A role for human senataxin in contending with pausing and backtracking during transcript elongation
- Mol Cell. 2025 Nov 20;85(22):4166-4182.e10. doi: 10.1016/j.molcel.2025.10.019.
- 1. Center for Gene Expression, Department of Cellular and Molecular Medicine, Panum Institute, University of Copenhagen, Blegdamsvej 3B, 2200 Copenhagen N, Denmark.
- 2. Center for Gene Expression, Department of Cellular and Molecular Medicine, Panum Institute, University of Copenhagen, Blegdamsvej 3B, 2200 Copenhagen N, Denmark. Electronic address: [email protected].

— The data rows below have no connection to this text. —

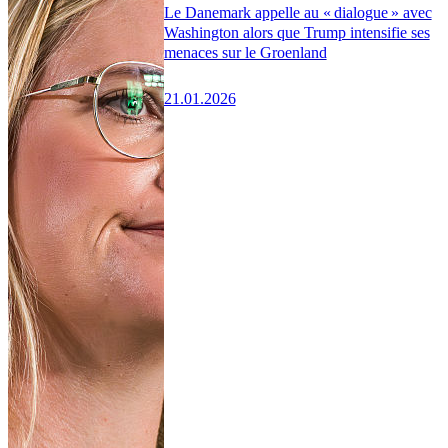
Le Danemark appelle au « dialogue » avec
Washington alors que Trump intensifie ses
menaces sur le Groenland
21.01.2026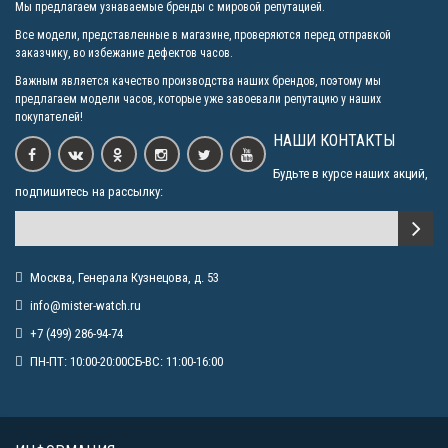
Мы предлагаем узнаваемые бренды с мировой репутацией.
Все модели, представленные в магазине, проверяются перед отправкой
заказчику, во избежание дефектов часов.
Важным является качество производства наших брендов, поэтому мы
предлагаем модели часов, которые уже завоевали репутацию у наших
покупателей!
НАШИ КОНТАКТЫ
Будьте в курсе наших акций,
подпишитесь на рассылку:
Москва, Генерала Кузнецова, д. 53
info@mister-watch.ru
+7 (499) 286-94-74
ПН-ПТ: 10:00-20:00СБ-ВС: 11:00-16:00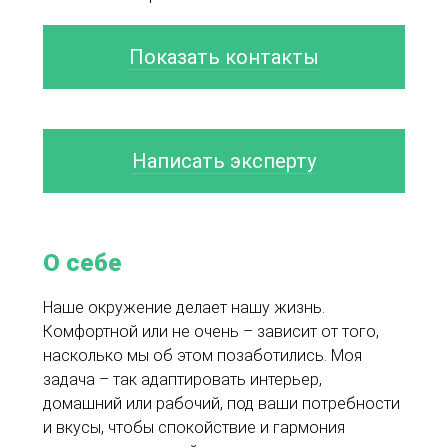
Показать контакты
Написать эксперту
О себе
Наше окружение делает нашу жизнь.
Комфортной или не очень – зависит от того,
насколько мы об этом позаботились. Моя
задача – так адаптировать интерьер,
домашний или рабочий, под ваши потребности
и вкусы, чтобы спокойствие и гармония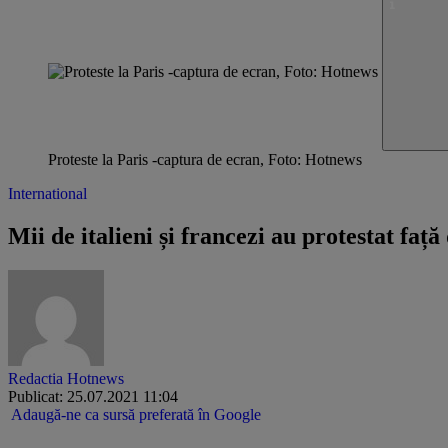
Proteste la Paris -captura de ecran, Foto: Hotnews
International
Mii de italieni și francezi au protestat f
Redactia Hotnews
Publicat: 25.07.2021 11:04
Adaugă-ne ca sursă preferată în Google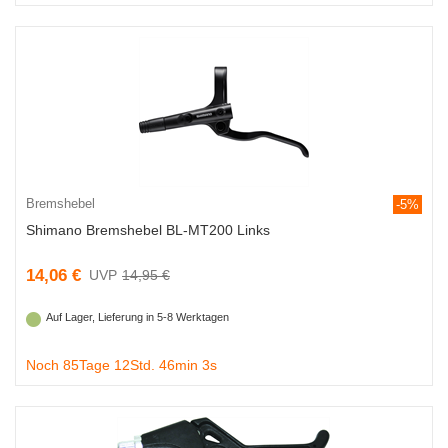
Bremshebel
-5%
Shimano Bremshebel BL-MT200 Links
14,06 €
14,95 €
Auf Lager, Lieferung in 5-8 Werktagen
Noch 85Tage 12Std. 46min 2s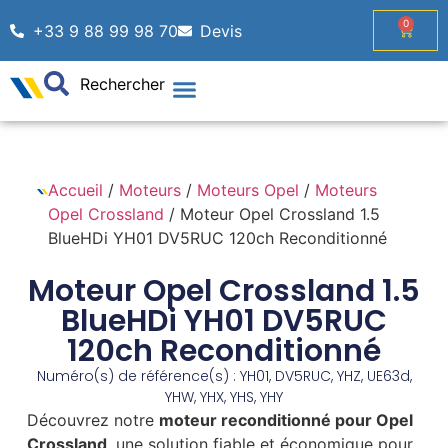
0
+33 9 88 99 98 70
Devis
Rechercher
Accueil
/
Moteurs
/
Moteurs Opel
/
Moteurs
Opel Crossland
/ Moteur Opel Crossland 1.5
BlueHDi YH01 DV5RUC 120ch Reconditionné
Moteur Opel Crossland 1.5
BlueHDi YH01 DV5RUC
120ch Reconditionné
Numéro(s) de référence(s) : YH01, DV5RUC, YHZ, UE63d,
YHW, YHX, YHS, YHY
Découvrez notre
moteur reconditionné pour Opel
Crossland
, une solution fiable et économique pour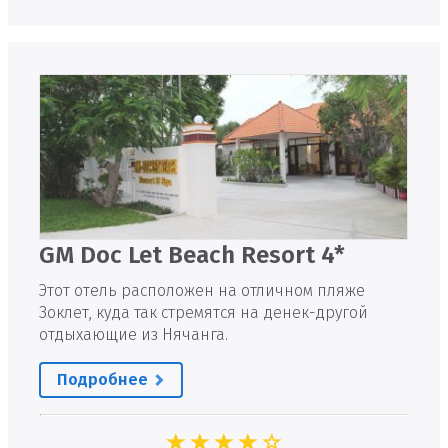
GM Doc Let Beach Resort 4*
Этот отель расположен на отличном пляже
Зоклет, куда так стремятся на денек-другой
отдыхающие из Нячанга.
Подробнее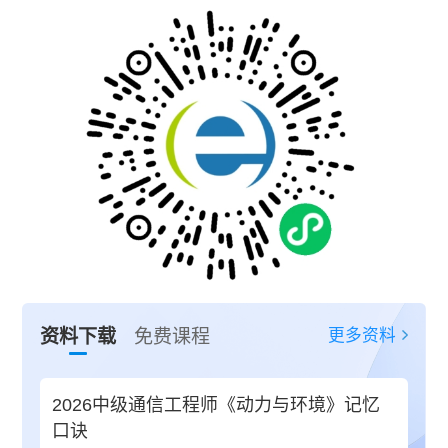
更多资料
资料下载
免费课程
2026中级通信工程师《动力与环境》记忆
口诀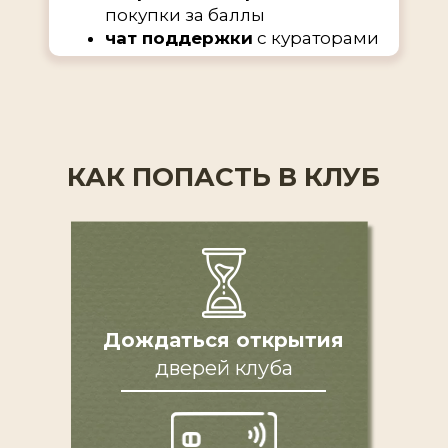
покупки за баллы
чат поддержки
с кураторами
КАК ПОПАСТЬ В КЛУБ
ВСТУПИТЬ В КЛУБ
Дождаться открытия
дверей клуба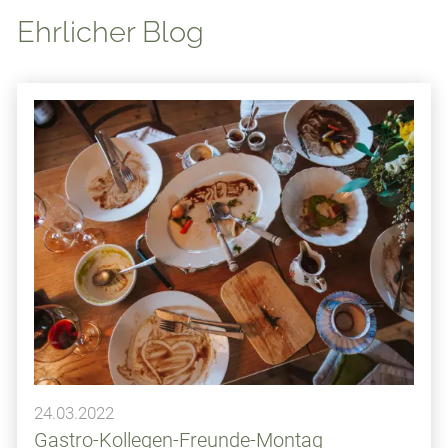
Ehrlicher Blog
24.03.2022
Gastro-Kollegen-Freunde-Montag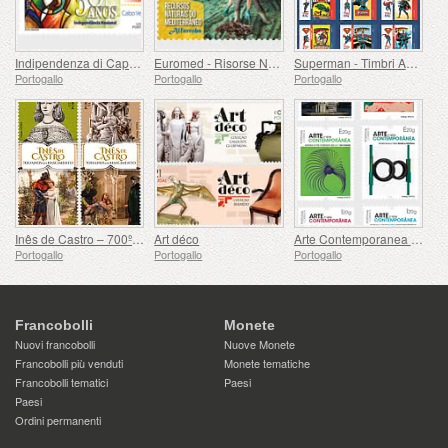
Indipendenza di Capo Verde - 50 Anni
Euromed - Risorse Naturali del Mediterraneo
Superman - Timbri Autoadesivi
Portogallo
Portogallo
Portogallo
Inês de Castro – 700º compleanno
Art déco
Arte Contemporanea Portoghese - 2a Serie
Portogallo
Portogallo
Portogallo
Francobolli
Monete
Nuovi francobolli
Nuove Monete
Francobolli più venduti
Monete tematiche
Francobolli tematici
Paesi
Paesi
Ordini permanenti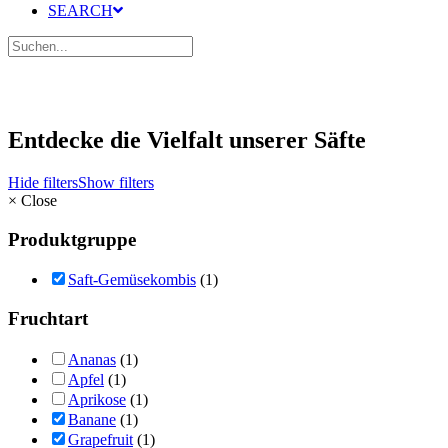
SEARCH
Entdecke die Vielfalt unserer Säfte
Hide filters
Show filters
×
Close
Produktgruppe
Saft-Gemüsekombis
(1)
Fruchtart
Ananas
(1)
Apfel
(1)
Aprikose
(1)
Banane
(1)
Grapefruit
(1)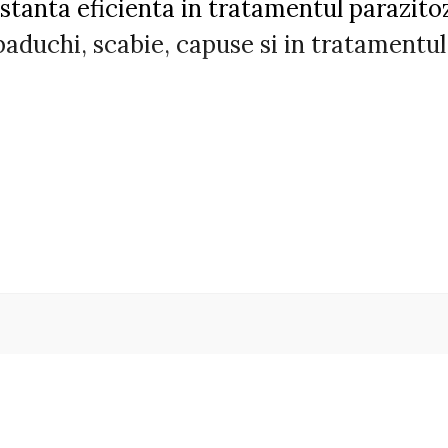
bstanta eficienta in tratamentul parazit
paduchi, scabie, capuse si in tratamentul
monchus spp., Ostertagia spp., Trichost
ides spp., Nematodirus spp., Trichuris
s spp., Parafilaria spp., Thelazia spp.
 Haematopinus spp., Solenoptes spp., Da
ziana);
e din genurile Psoroptes spp., Sarcoptes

Senataxin (SETX) regulates RNA polymerase II (RNAPII) transcription and helps maintain genome stability, at least partly by suppressing R-loops. However, despite its importance in human disease, the precise function of SETX has remained unclear. Employing the degradation tag system for acute protein depletion, we demonstrate that SETX loss perturbs RNAPII elongation but does not markedly influence transcription termination at the end of genes. Through in vitro reconstitution of elongation, we show that SETX uses ATP-dependent RNA translocation to drive RNAPII forward across challenging DNA sequences, reminiscent of how Bacterial ribosomes help mitigate RNAP pausing. In vivo, SETX depletion accordingly results in increased RNAPII pausing or backtracking, particularly during early elongation, with a corresponding, time-dependent local increase in R-loop formation. Together, these findings redefine our understanding of SETX's role in transcription and provide a mechanistic framework for interpreting R-loops and the causes of neurological disorders associated with SETX mutation.